Ms Horan, who, along with co-chairperson Gary Kennedy, will stand down from the group called Balance For Better Business, told The Irish Times that the pandemic could cause an upset to some of the progress made in improving gender balance in Irish companies.

“There is evidence of women stepping back from work and that’s a real issue,” she said, citing childcare issues as one of the reasons.

Targets on their own don’t work. You have to have targets with engagement, monitoring and reporting

“The other issue with remote working is [whether] people become less visible and less open to career opportunities . . . The fear will be that women could be.”

Ms Horan also noted that “there has been disproportionate job losses in sectors that are more heavily [weighted towards] female [workers] like retail and hospitality”.

Senior positions

While the pandemic may hinder progress, Ms Horan noted that through setting targets an increasing number of women have taken senior leadership or board positions at companies.
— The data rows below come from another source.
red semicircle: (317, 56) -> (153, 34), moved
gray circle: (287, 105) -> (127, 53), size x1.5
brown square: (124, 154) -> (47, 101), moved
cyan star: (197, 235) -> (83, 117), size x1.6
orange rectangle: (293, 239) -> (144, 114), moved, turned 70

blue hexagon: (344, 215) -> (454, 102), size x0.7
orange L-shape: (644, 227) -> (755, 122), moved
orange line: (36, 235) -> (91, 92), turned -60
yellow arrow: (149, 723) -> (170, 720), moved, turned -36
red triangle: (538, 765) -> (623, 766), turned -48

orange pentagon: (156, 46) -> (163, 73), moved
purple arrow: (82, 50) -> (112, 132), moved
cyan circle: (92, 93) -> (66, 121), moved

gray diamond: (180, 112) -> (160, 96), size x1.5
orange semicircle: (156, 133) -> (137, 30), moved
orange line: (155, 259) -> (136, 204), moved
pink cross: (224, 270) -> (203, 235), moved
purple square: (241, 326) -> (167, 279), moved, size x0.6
In 2015, for example, 11 per cent of the members of the Iseq 20 group of companies were women. In March, that figure had risen to 30 per cent. Some companies have progressed further, with 50 per cent of AIB’s non-executive directors being women, Ms Horan noted.

Whereas other European countries have promoted legally binding quotas, Ms Horan suggested that the setting of targets was a better approach.
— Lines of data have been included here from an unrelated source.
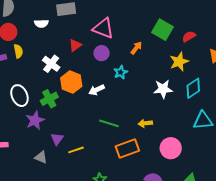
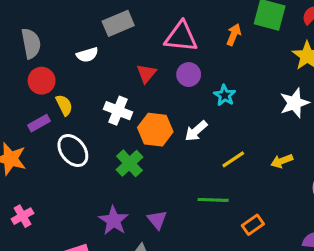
orange arrow: (136, 48) -> (234, 35), moved
white ellipse: (19, 96) -> (73, 150), moved
purple star: (35, 120) -> (114, 220), moved
green line: (109, 123) -> (213, 200), moved
orange rectangle: (127, 149) -> (253, 225), moved, size x0.6
yellow line: (76, 150) -> (233, 159), moved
“A notable example of the target based approach is the UK who first set targets in 2010 and they have made considerable progress. Targets on their own don’t work. You have to have targets with engagement, monitoring and reporting.”

She added that one issue with quotas is that they largely apply to boards of listed companies. “In countries where they have hard quotas they’re not making progress in the companies not bound by the quota. I’m concerned that they mightn’t be the best way to make progress. I would put a much greater priority on monitoring and reporting. I would prioritise the Government’s gender pay gap legislation,” she said.

‘Glacial’ progress

Ms Horan has considerable experience at executive and non-executive level in business. Previously the deputy chief executive of the ESB, she went on to hold non-executive positions on the boards of insurer FBD and IDA Ireland. She was also a co-founder of the 30 per cent club, a campaign group of senior business people taking action to improve gender diversity on boards and in senior management.
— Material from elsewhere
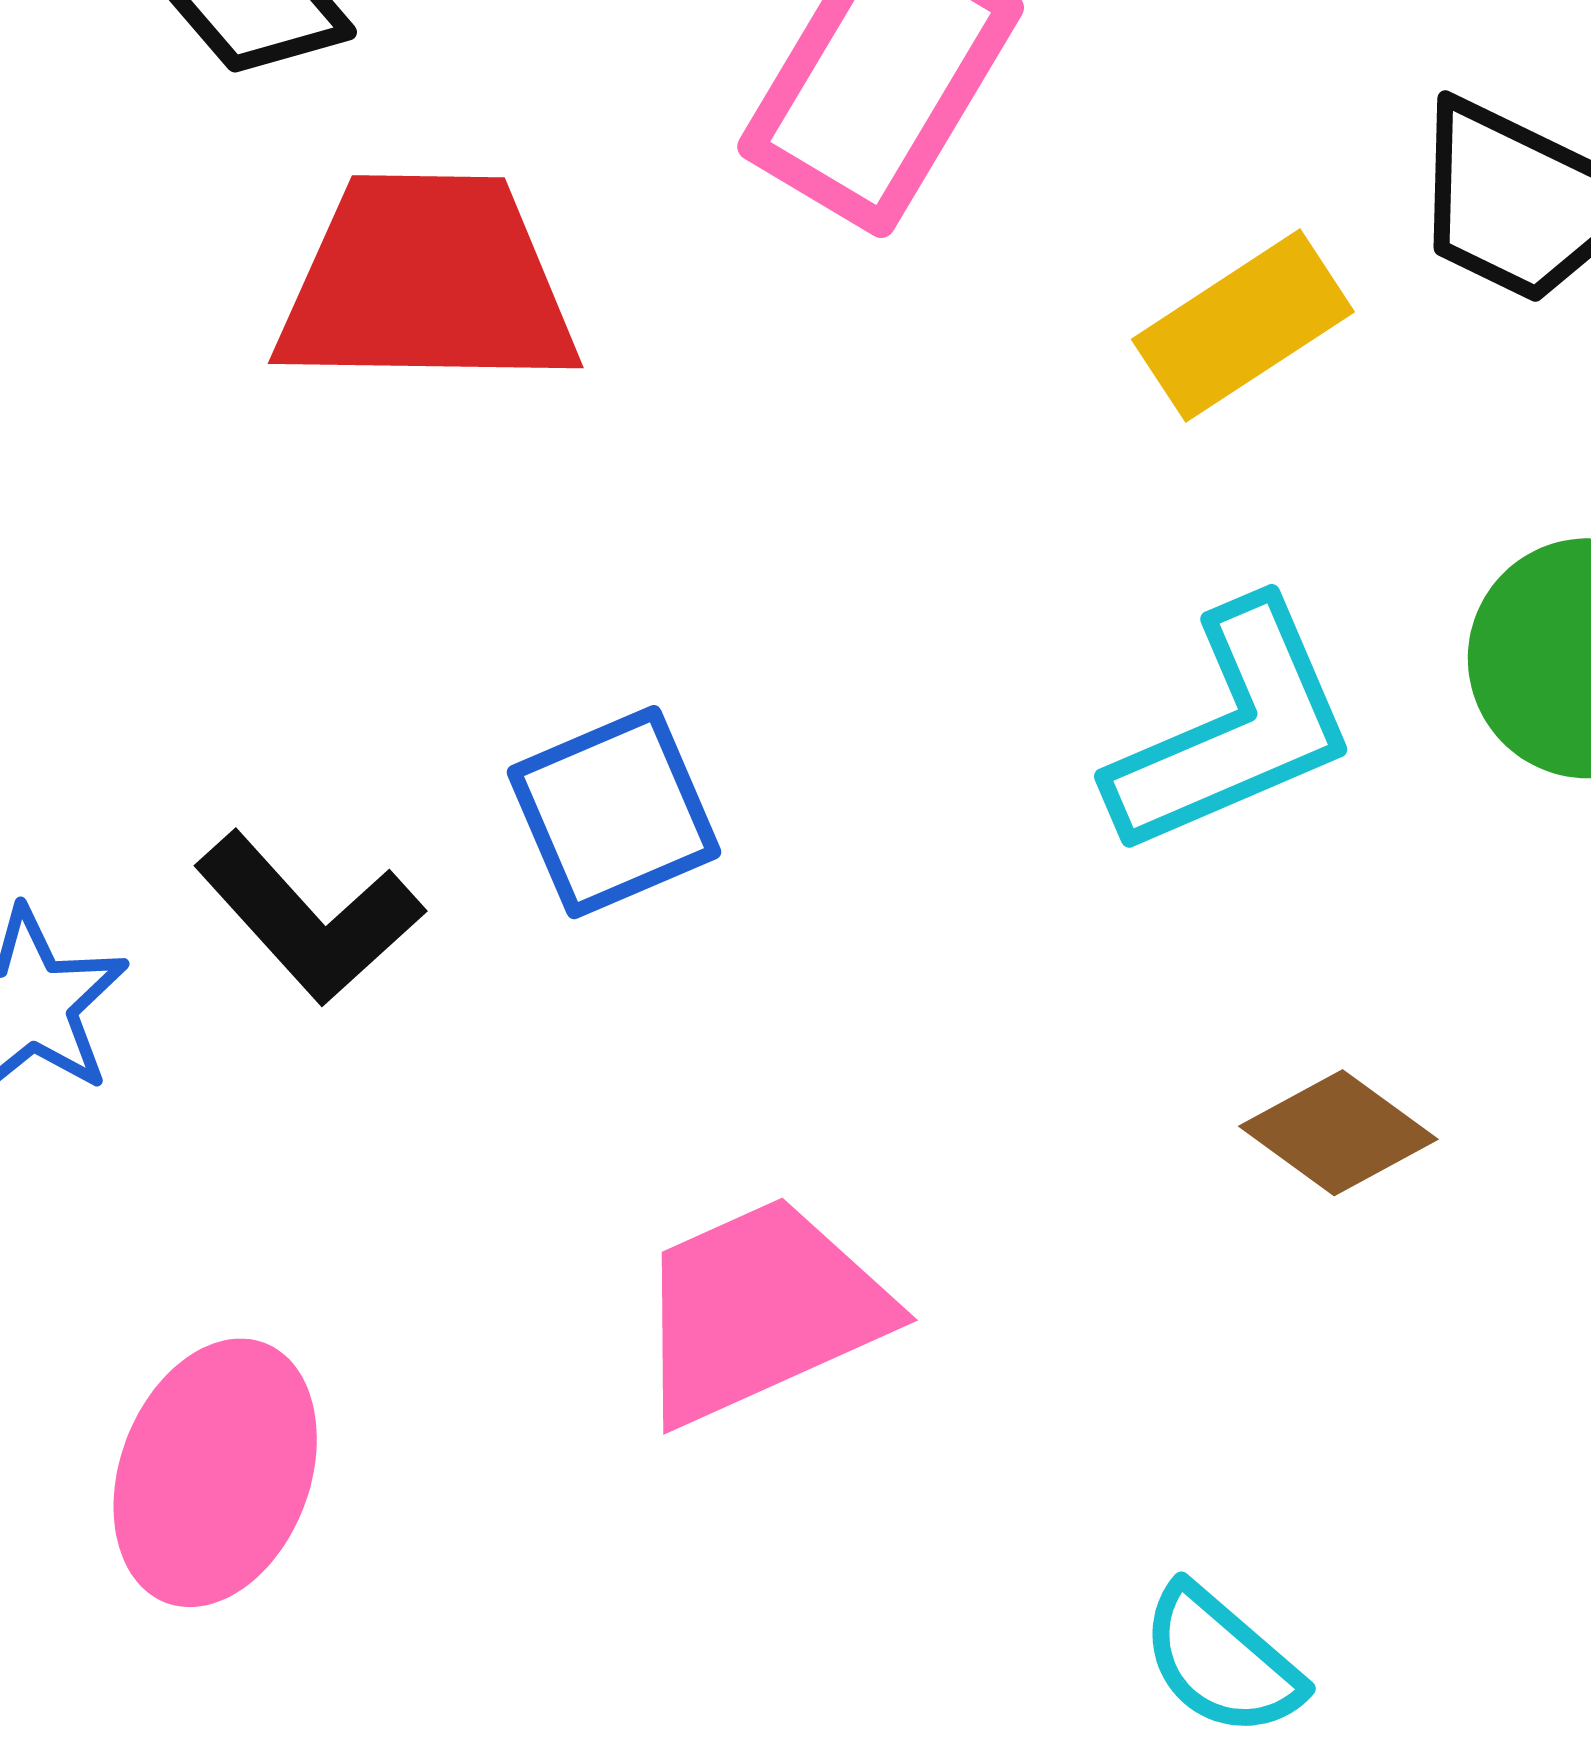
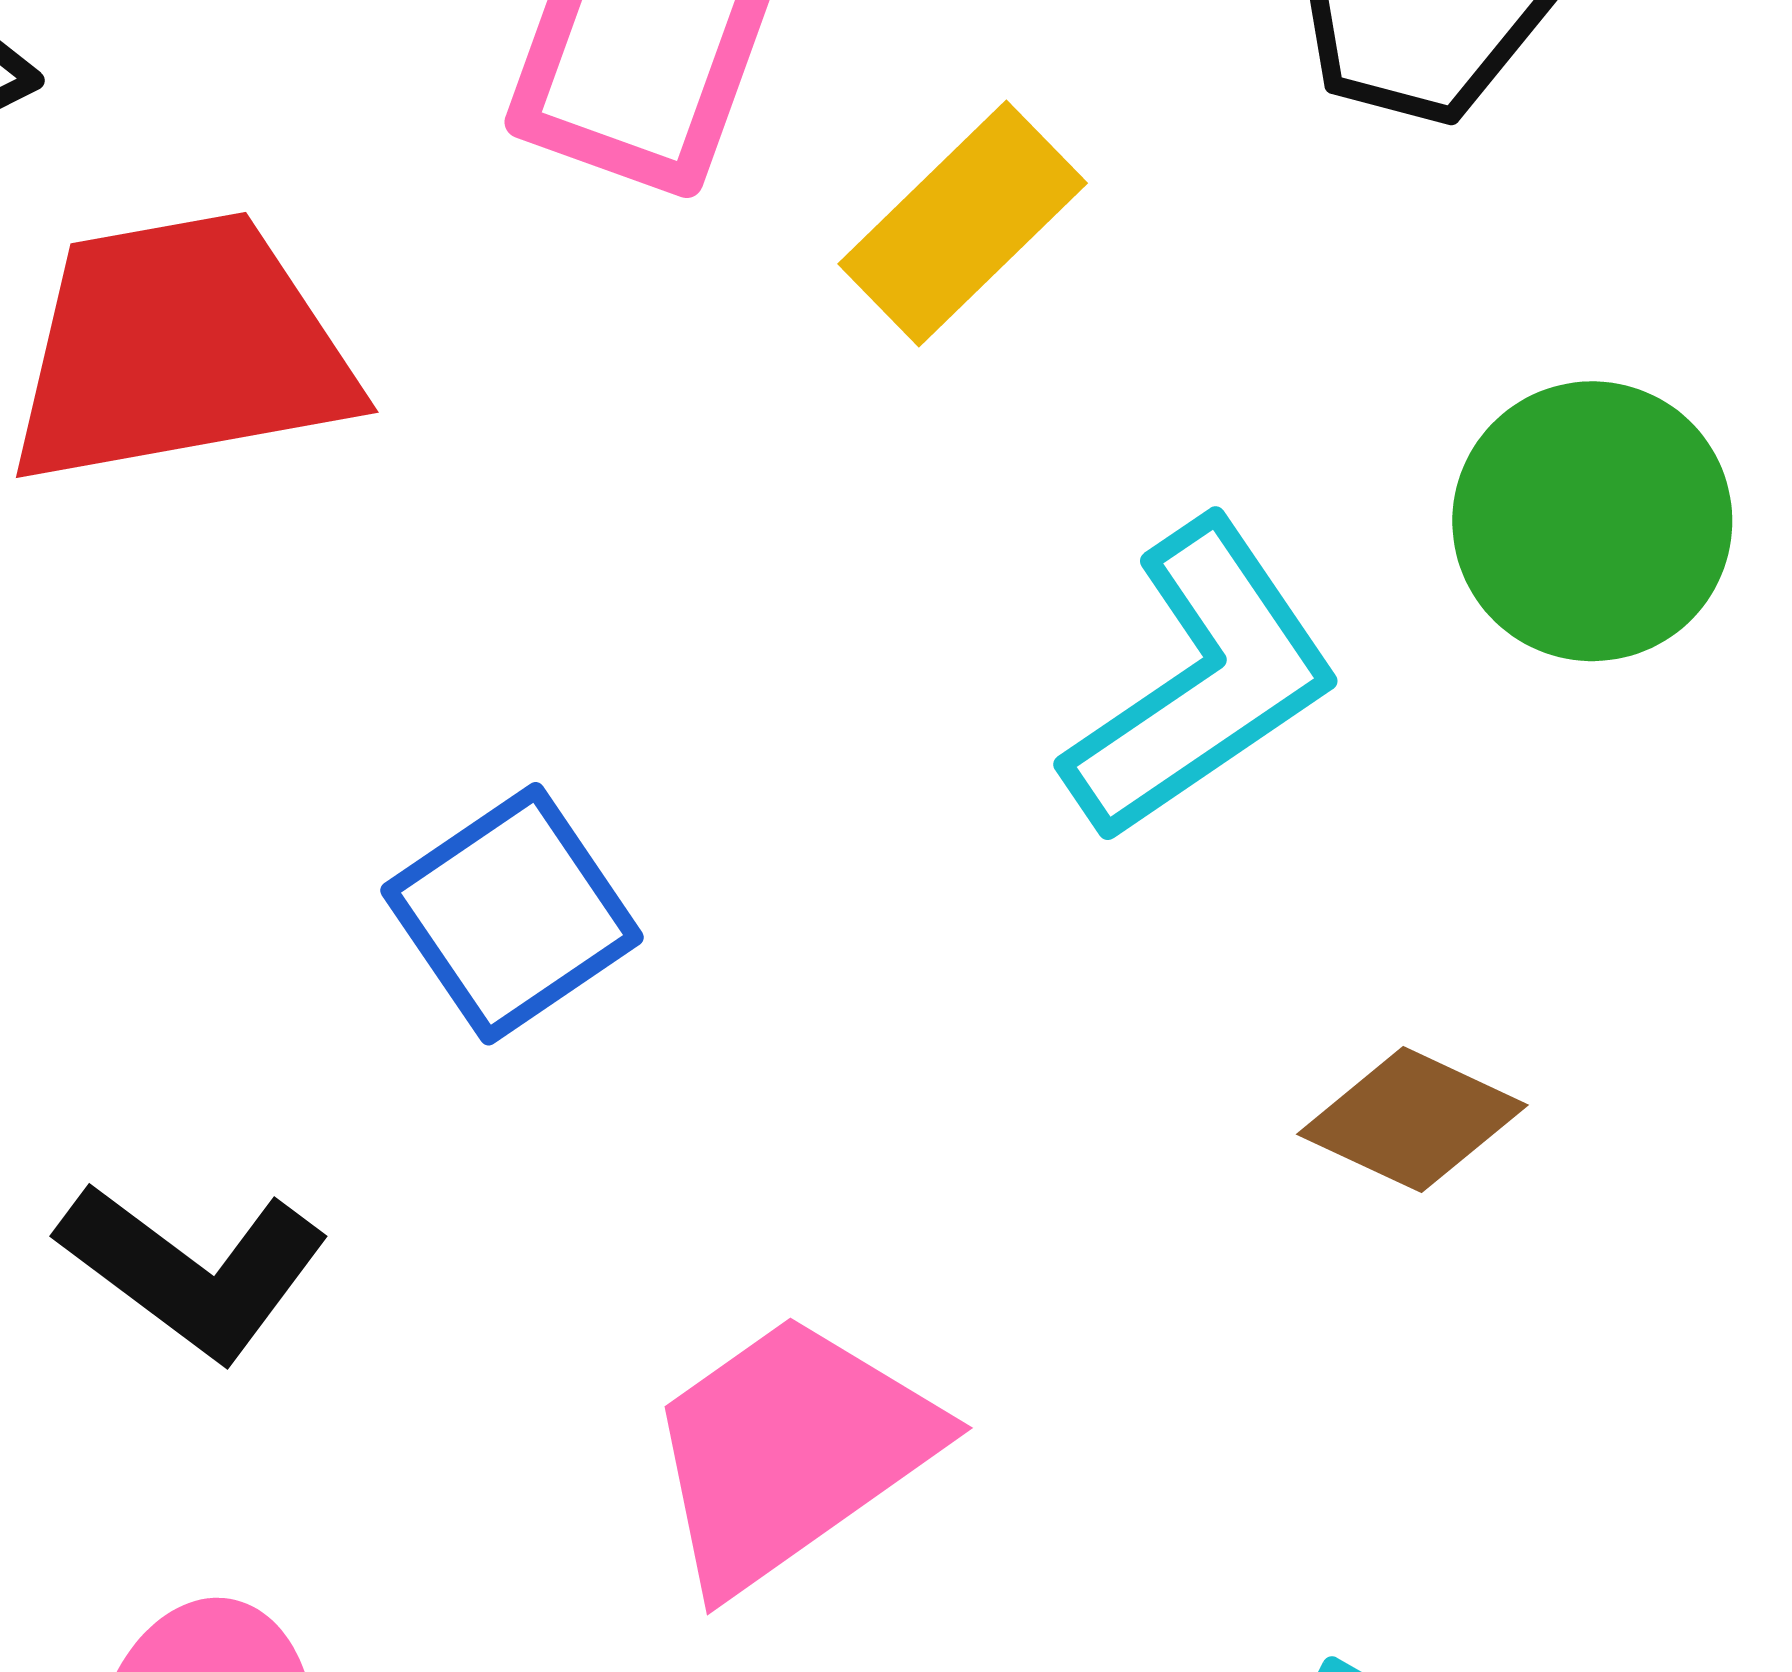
yellow rectangle: (1243, 326) -> (963, 223), moved
black L-shape: (309, 918) -> (193, 1270), moved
Ms Horan noted that since she started working, progress has been “glacial” but that Balance for Better Business is now seeking to accelerate progress.

In addition to setting targets for listed companies, the grouping is also seeking to improve female representation in private companies. For large Irish-owned private companies, the group has set a target of 30 per cent female representation on boards by 2023 and 35 per cent for leadership teams. For multinationals with operations in the Republic, a target of 40 per cent females in leadership roles by 2023 has been set.

Ms Horan and Mr Kennedy will be replaced as co-chairpersons by former Enterprise Ireland chief executive Julie Sinnamon and Aongus Hegarty, president of international markets at Dell Technologies.